Sande – Niemand will umsonst Geld ausgeben, erst recht nicht, wenn es um alltägliche Dinge wie Gas oder Strom geht. Doch wie steht es um die Heizkosten der Deutschen? Welche Gründe gibt es für zu hohe Kosten und was tun die Deutschen dagegen? Diesen und weiteren Fragen ist eine repräsentative OnePoll-Umfrage im Auftrag von reichelt elektronik auf den Grund gegangen.

Ergebnis: Mehr als ein Drittel der Befragten (43%) klagen über zu hohe Heizkosten, doch längst nicht jeder tut etwas dagegen.
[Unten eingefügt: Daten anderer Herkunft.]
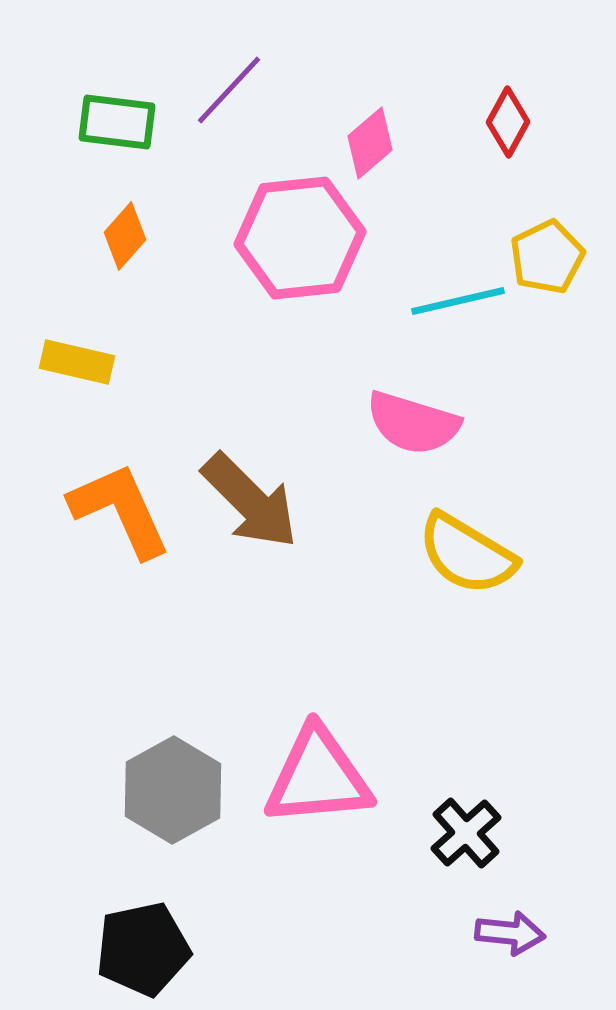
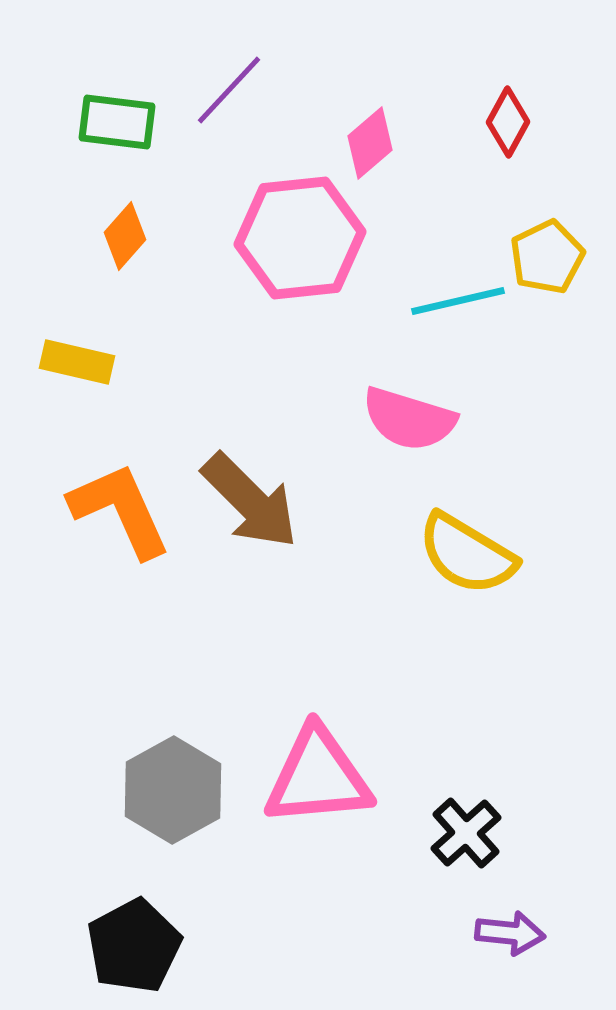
pink semicircle: moved 4 px left, 4 px up
black pentagon: moved 9 px left, 3 px up; rotated 16 degrees counterclockwise
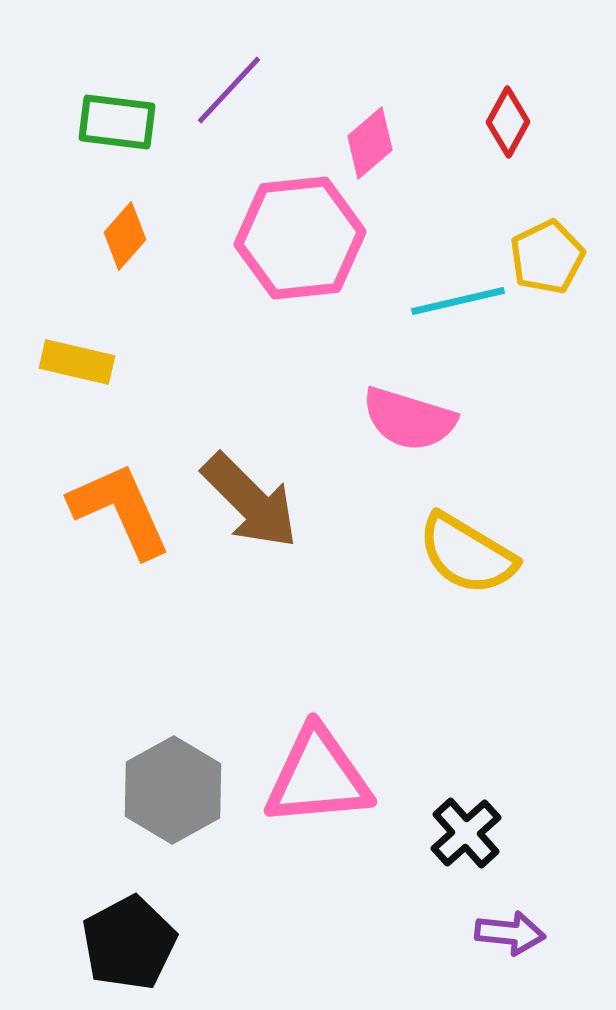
black pentagon: moved 5 px left, 3 px up
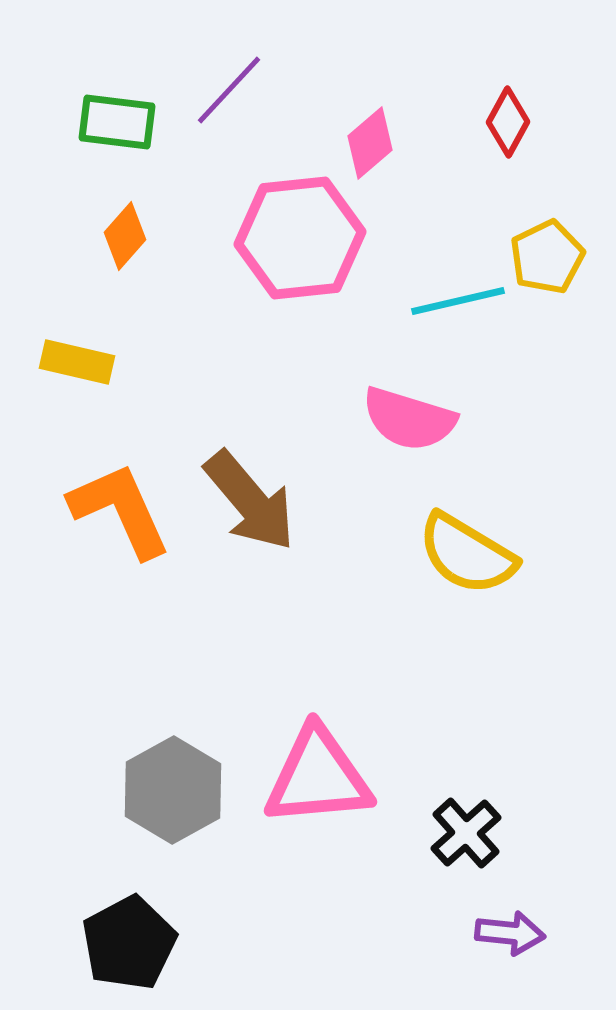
brown arrow: rotated 5 degrees clockwise
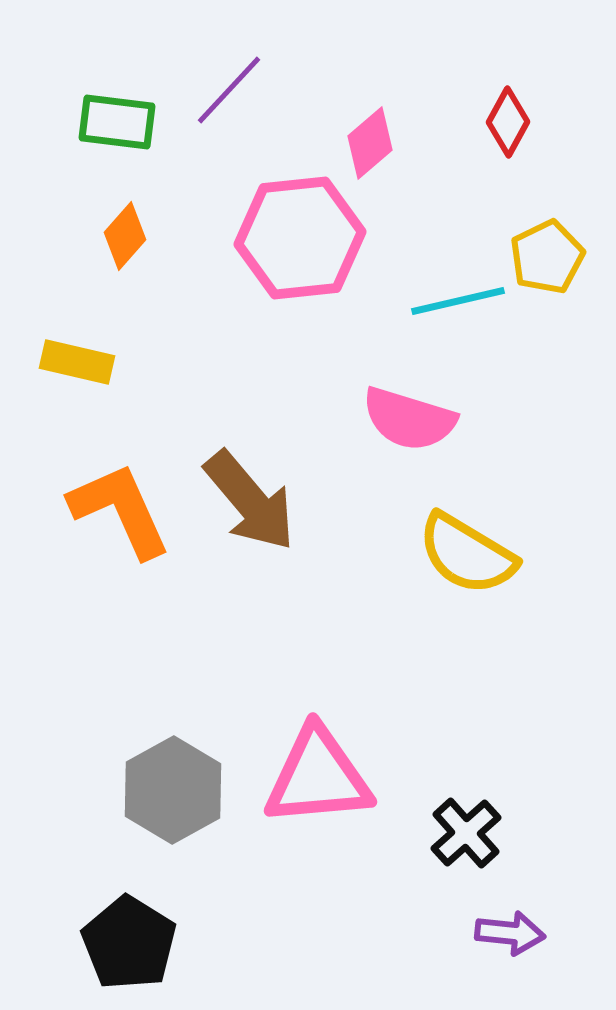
black pentagon: rotated 12 degrees counterclockwise
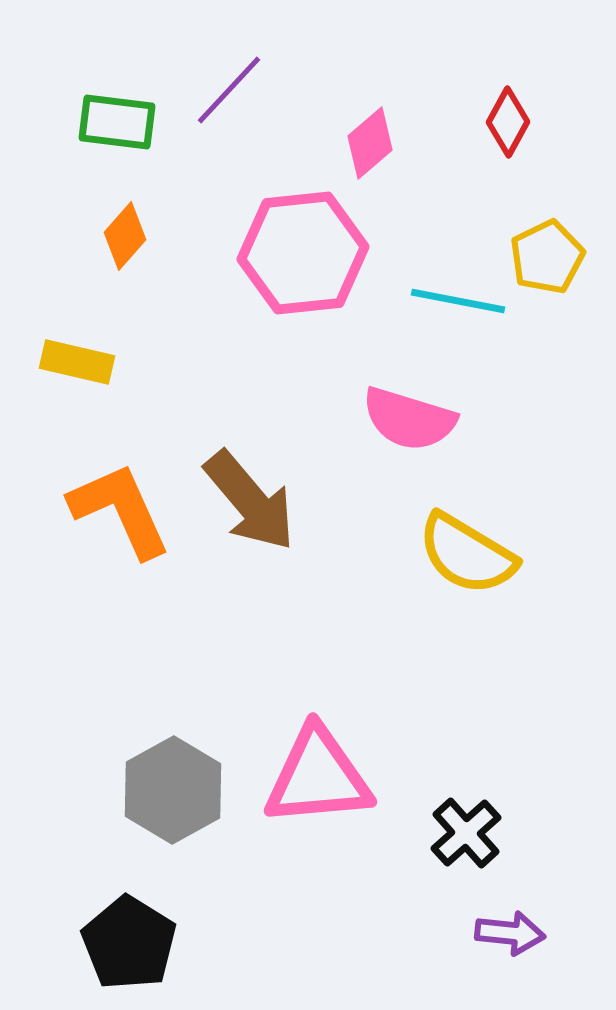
pink hexagon: moved 3 px right, 15 px down
cyan line: rotated 24 degrees clockwise
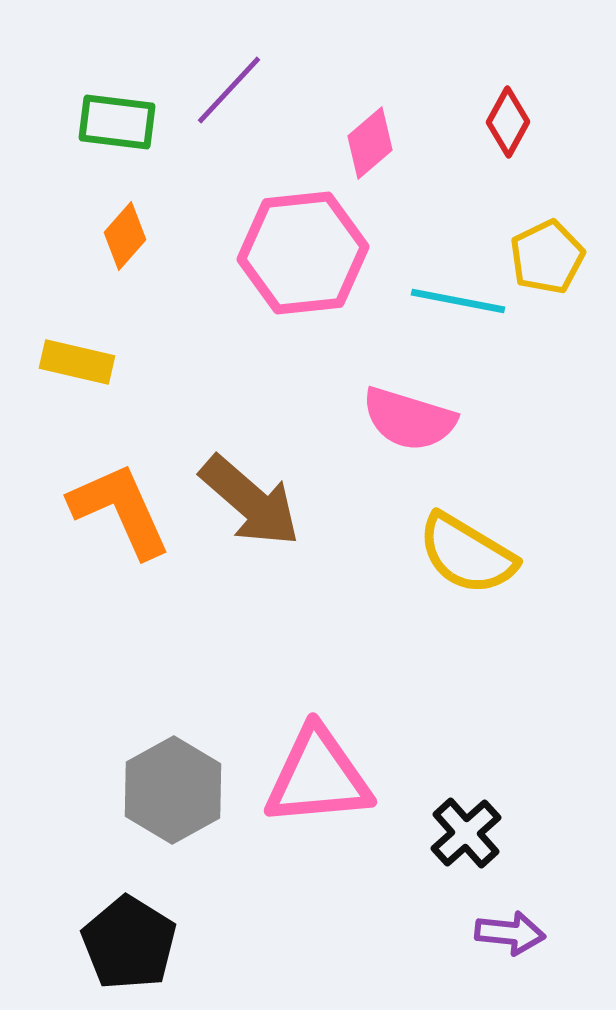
brown arrow: rotated 9 degrees counterclockwise
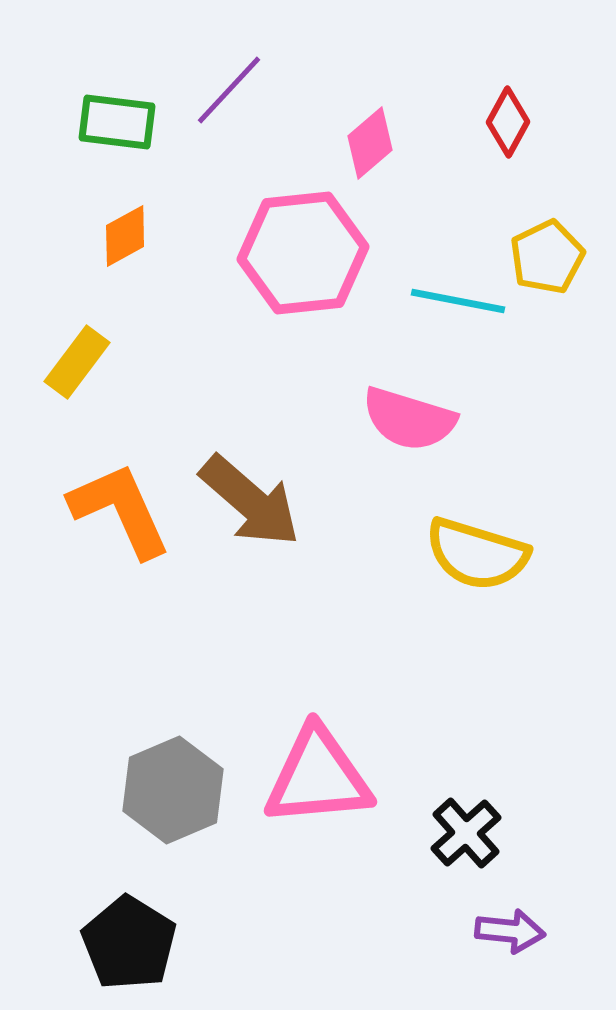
orange diamond: rotated 20 degrees clockwise
yellow rectangle: rotated 66 degrees counterclockwise
yellow semicircle: moved 10 px right; rotated 14 degrees counterclockwise
gray hexagon: rotated 6 degrees clockwise
purple arrow: moved 2 px up
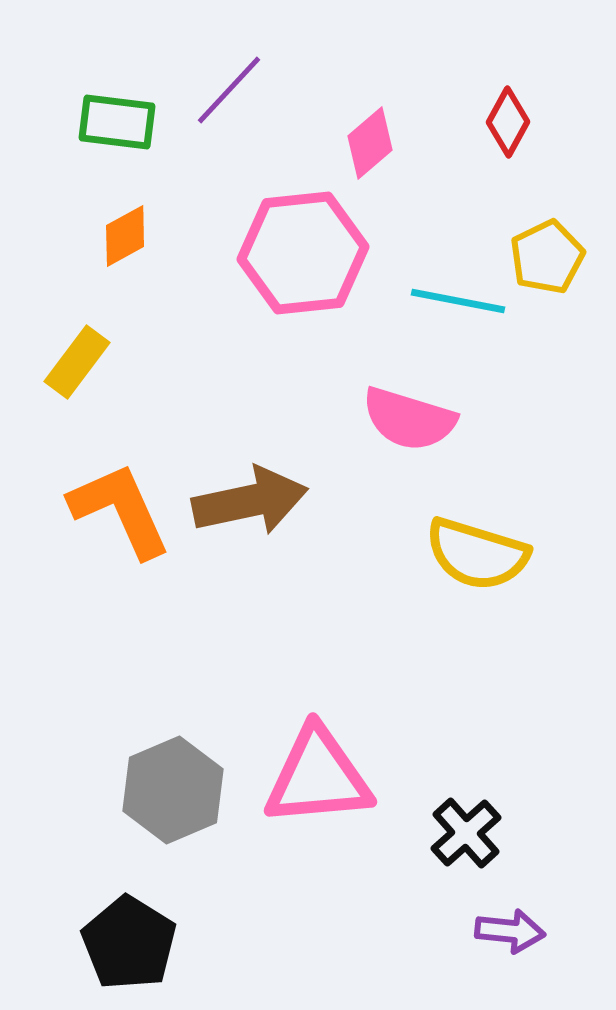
brown arrow: rotated 53 degrees counterclockwise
Schlechte Isolierung und veraltete Installationen treiben Kosten in die Höhe

Der Hauptgrund für zu hohe Heizkosten sind unzureichende Isolierungen bzw. Kältebrücken im eigenen Zuhause. Dies gab mehr als die Hälfte der Befragten (54%) zu Protokoll. Auf Platz zwei: veraltete Heizungen (42%). Weitere Gründe sind die schlechte Temperaturregulierung in den einzelnen Räumen (38%) und die eigene Nachlässigkeit, wenn beispielsweise vergessen wird, die Heizung auszustellen (26%).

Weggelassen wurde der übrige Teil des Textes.